The other reason, of course, is the nature of the souffle. Light, fluffy, fickle. The temperamental symbol of Iras's ability to function, sans-parentals, sans-suburbia, sans-boyfriend. Just her and the sallow-walled apartment on Eighth Street, only a block away from the bus station and only a bus ride away from all of the hip and unaffordable neighborhoods of the city. Nothing much could be done about the apartment, Iras knew, but the souffle-- a perfect souffle, a golden, puffy indicator of competence and achievement--would mean something to Rick and Wendy Alexander.

She knows that she can cook it. She grew up observing her mother, a master of the souffle technique, whip eggwhites into graceful white peaks and fold them into butter-yellow sauce. Wendy's souffles were perfection, smooth unblemished surfaces softly arcing heavenward as she removed them from the oven. But it was Wendy's demeanor, her air of confidence with the souffle, that Iras sought to emulate.

"I won't allow you to sink," she whispers to her adversary in the oven, then checks the green numbers on the $4.95 digital clock she got at WalMart.

They are due to arrive any minute. Her father will complain about the price of parking and her mother will make some remark about the flights of stairs and how Iras won't need to worry about her weight. And then they will eat. They will not linger past 7:30 because they have tickets for the opera and, as Wendy will say with a glance at the three chairs condensed awkwardly into Iras's kitchen, they would never want to feel like an imposition.

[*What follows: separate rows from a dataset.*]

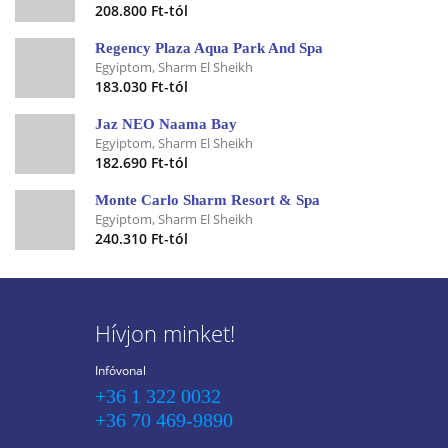
208.800 Ft-tól
Regency Plaza Aqua Park And Spa
Egyiptom, Sharm El Sheikh
183.030 Ft-tól
Jaz NEO Naama Bay
Egyiptom, Sharm El Sheikh
182.690 Ft-tól
Monte Carlo Sharm Resort & Spa
Egyiptom, Sharm El Sheikh
240.310 Ft-tól
Hívjon minket!
Infóvonal
+36 1 322 0032
+36 70 469-9890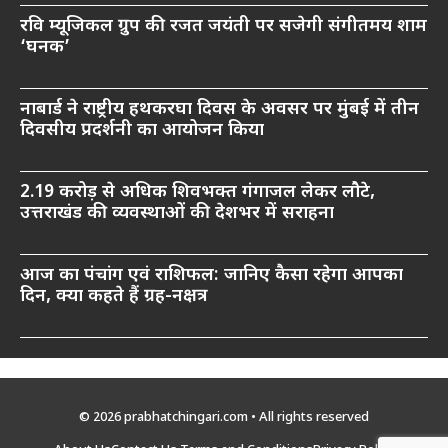
रवि म्यूजिकल ग्रुप की रजत जयंती पर सजेगी संगीतमय शाम
‘घनक’
नाबार्ड ने राष्ट्रीय हथकरघा दिवस के अवसर पर मुंबई में तीन
दिवसीय प्रदर्शनी का आयोजन किया
2.19 करोड़ से अधिक शिवभक्त गंगाजल लेकर लौटे,
उत्तराखंड की व्यवस्थाओं की देशभर में सराहना
आज का पंचांग एवं राशिफल: जानिए कैसा रहेगा आपका
दिन, क्या कहते हैं ग्रह-नक्षत्र
© 2026 prabhatchingari.com • All rights reserved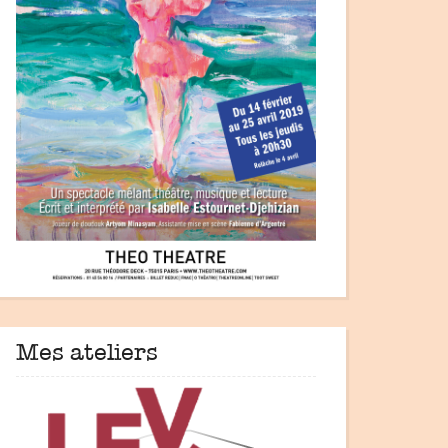
Mes ateliers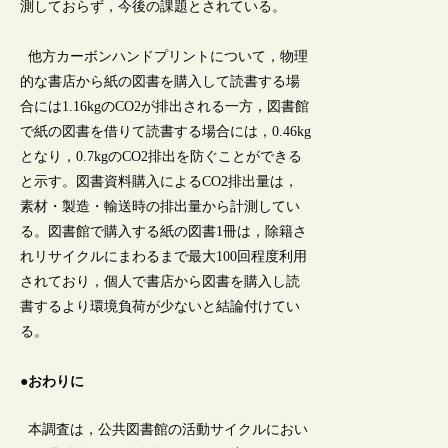
測しておらず，今後の課題とされている。
他方カーボンハンドプリントについて，物理
的な書店から紙の図書を購入して読書する場
合には1.16kgのCO2が排出される一方，図書館
で紙の図書を借りて読書する場合には，0.46kg
となり，0.7kgのCO2排出を防ぐことができる
と示す。図書資料購入によるCO2排出量は，
素材・製造・輸送時の排出量から計測してい
る。図書館で購入する紙の図書1冊は，除籍さ
れリサイクルにまわるまで最大100回程度利用
されており，個人で書店から図書を購入し読
書するより環境負荷が少ないと結論付けてい
る。
●おわりに
本調査は，公共図書館の活動サイクルにおい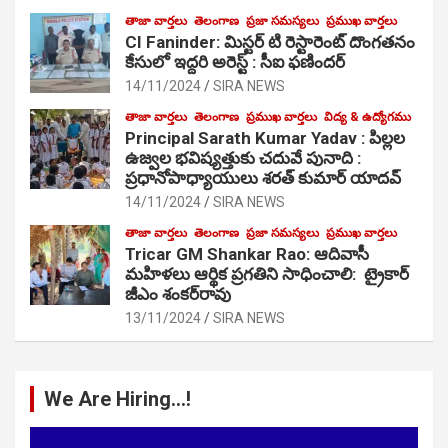
తాజా వార్తలు
తెలంగాణ
ప్రజా సమస్యలు
ప్రముఖ వార్తలు
CI Faninder: మిస్టర్ టి రెస్టారెంట్ దొంగతనం
కేసులో ఇద్దరి అరెస్ట్ : సీఐ ఫణిందర్
14/11/2024
SIRA NEWS
తాజా వార్తలు
తెలంగాణ
ప్రముఖ వార్తలు
విద్య & ఉద్యోగము
Principal Sarath Kumar Yadav : పిల్లల
ఉజ్వల భవిష్యత్తుకు చదువే పునాది :
ప్రధానోపాధ్యాయులు శరత్ కుమార్ యాదవ్
14/11/2024
SIRA NEWS
తాజా వార్తలు
తెలంగాణ
ప్రజా సమస్యలు
ప్రముఖ వార్తలు
Tricar GM Shankar Rao: ఆదివాసీ
మహిళలు ఆర్థిక ప్రగతిని సాధించాలి: ట్రైకార్
జీఎం శంకర్‌రావు
13/11/2024
SIRA NEWS
We Are Hiring…!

Inside the oven the soufflé is curving gently upward and outside the apartment two sets of footsteps grow steadily more distinct. Iras whispers one final prayer to whatever god is listening.

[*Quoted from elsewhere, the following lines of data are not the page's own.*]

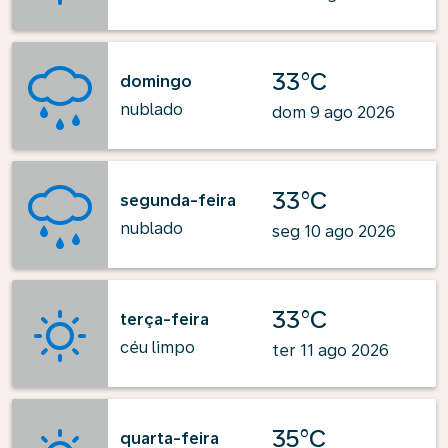
33°C
domingo
nublado
dom 9 ago 2026
33°C
segunda-feira
nublado
seg 10 ago 2026
33°C
terça-feira
céu limpo
ter 11 ago 2026
35°C
quarta-feira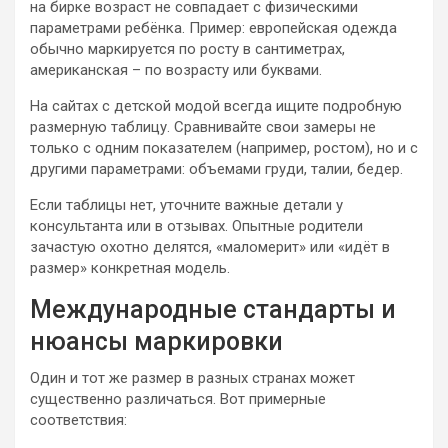
на бирке возраст не совпадает с физическими
параметрами ребёнка. Пример: европейская одежда
обычно маркируется по росту в сантиметрах,
американская – по возрасту или буквами.
На сайтах с детской модой всегда ищите подробную
размерную таблицу. Сравнивайте свои замеры не
только с одним показателем (например, ростом), но и с
другими параметрами: объемами груди, талии, бедер.
Если таблицы нет, уточните важные детали у
консультанта или в отзывах. Опытные родители
зачастую охотно делятся, «маломерит» или «идёт в
размер» конкретная модель.
Международные стандарты и
нюансы маркировки
Один и тот же размер в разных странах может
существенно различаться. Вот примерные
соответствия: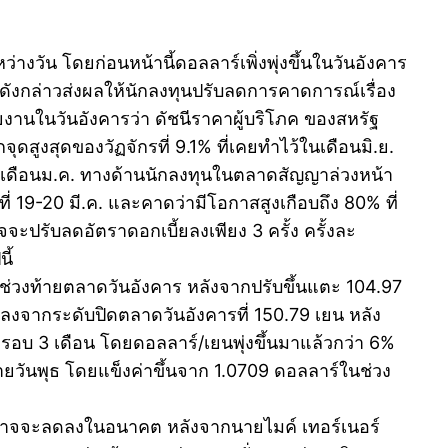
่างวัน โดยก่อนหน้านี้ดอลลาร์เพิ่งพุ่งขึ้นในวันอังคาร
ขดังกล่าวส่งผลให้นักลงทุนปรับลดการคาดการณ์เรื่อง
านในวันอังคารว่า ดัชนีราคาผู้บริโภค ของสหรัฐ
ุดสูงสุดของวัฏจักรที่ 9.1% ที่เคยทำไว้ในเดือนมิ.ย.
ับเดือนม.ค. ทางด้านนักลงทุนในตลาดสัญญาล่วงหน้า
 19-20 มี.ค. และคาดว่ามีโอกาสสูงเกือบถึง 80% ที่
ะปรับลดอัตราดอกเบี้ยลงเพียง 3 ครั้ง ครั้งละ
ี้
ในช่วงท้ายตลาดวันอังคาร หลังจากปรับขึ้นแตะ 104.97
ับลงจากระดับปิดตลาดวันอังคารที่ 150.79 เยน หลัง
ุดรอบ 3 เดือน โดยดอลลาร์/เยนพุ่งขึ้นมาแล้วกว่า 6%
ท้ายวันพุธ โดยแข็งค่าขึ้นจาก 1.0709 ดอลลาร์ในช่วง
ัฐอาจจะลดลงในอนาคต หลังจากนายไมค์ เทอร์เนอร์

"Labor of my desires, you are beautiful, you are lightness, you are strength. When I remove you from the oven, you will not feel overwhelmed by the shock in temperature or the unfamiliarity of your surroundings. You will feel no pressure, and you will not collapse. And if you do," Iras grips the oven door with purple- clad hands and pulls it open, "At least you will go down knowing that, god dammit, you once flew high enough to touch the sun."